→ DIRECTIONS
Pictures aside, the data must be reproduced exactly.

→ DATA
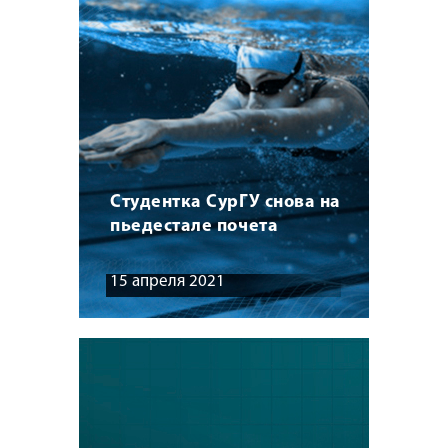
Студентка СурГУ снова на
пьедестале почета
15 апреля 2021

→ RESULT OF THIS TASK
Студентка СурГУ снова на
пьедестале почета
15 апреля 2021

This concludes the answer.